Vladimir Andreyevich Favorsky (Владимир Андреевич Фаворский; March 14, 1886 - December 29, 1964) was a Russian draughtsman and art teacher, active in Moscow from Tsar Nicholas II's reign through Khruschev's rule, best known for his woodcut illustrations. He was a People's Artist of the USSR from 1963 and a full member of Soviet Academy of Arts from 1962, as well as of the Four Arts society.

==Background==

Favorsky was born on March 14, 1886, in Moscow, Russian Empire. His father, Andrei Evgrafovich Favorsky (1843–1926) was a prominent lawyer and member of the Imperial Russian Duma (Parliament). Favorsky's mother, Olga Vladimirovna Sherwood, was of English-descent, being the daughter of architect Vladimir Osipovich Sherwood, and sister of Vladimir Vladimirovich Sherwood and Leonid Sherwood. The chemist Alexey Favorsky was his uncle.

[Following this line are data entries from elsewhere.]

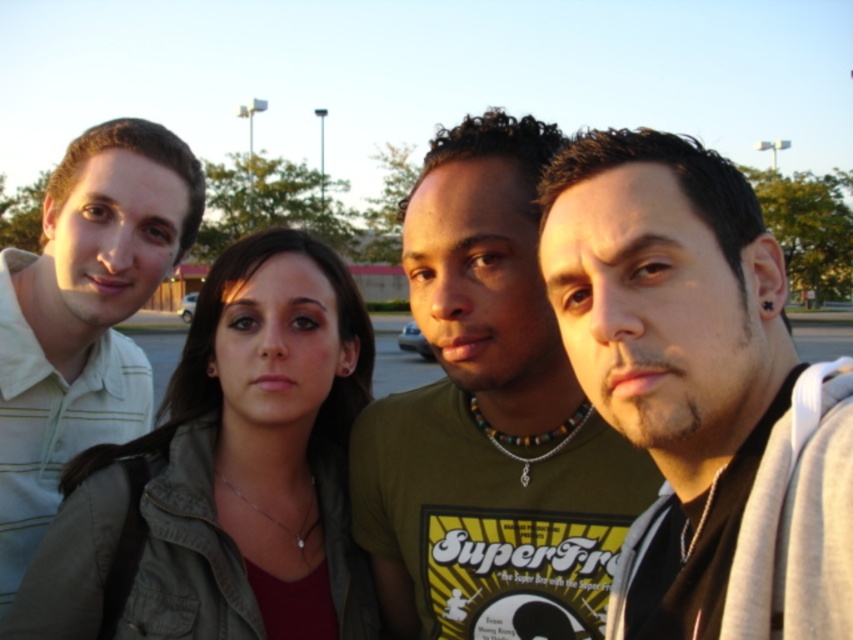 Question: Is matte black shirt at center below light green striped shirt at left?

Choices:
 (A) no
 (B) yes

Answer: (B)

Question: From the image, what is the correct spatial relationship of matte black shirt at center in relation to matte olive green jacket at center?

Choices:
 (A) above
 (B) below

Answer: (A)

Question: Which of the following is the farthest from the observer?

Choices:
 (A) matte black shirt at center
 (B) light green striped shirt at left
 (C) green t-shirt at center
 (D) matte olive green jacket at center

Answer: (B)

Question: Which of the following is the closest to the observer?

Choices:
 (A) (763, 417)
 (B) (271, 449)

Answer: (A)

Question: Estimate the real-world distances between objects in this image. Which object is farther from the matte black shirt at center?

Choices:
 (A) green t-shirt at center
 (B) matte olive green jacket at center

Answer: (B)

Question: Can you confirm if matte black shirt at center is positioned above green t-shirt at center?

Choices:
 (A) no
 (B) yes

Answer: (A) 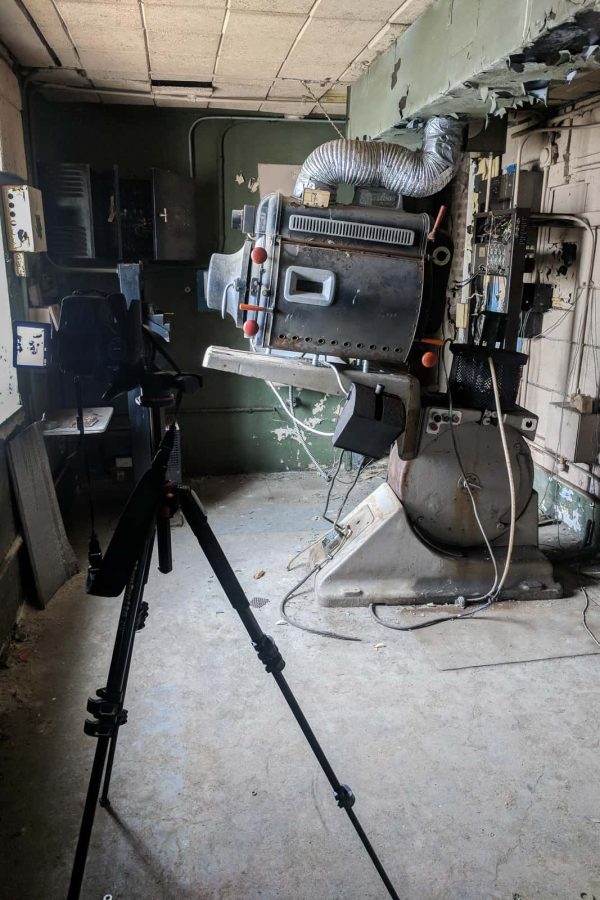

Among Favorsky's scores are the artwork for The Tale of Igor's Campaign, Dante's La Vita Nuova, Shakespeare's The Twelfth Night and The Sonnets, Pushkin's Boris Godunov and Little Tragedies, 1830, and Anatole France's Les Opinions de Jérôme Coignard. He taught at the Moscow School of Painting, Sculpture and Architecture; one of his notable students was Sattar Bahlulzade.

Favorsky died on December 29, 1964, and is buried at the Novodevichy Cemetery.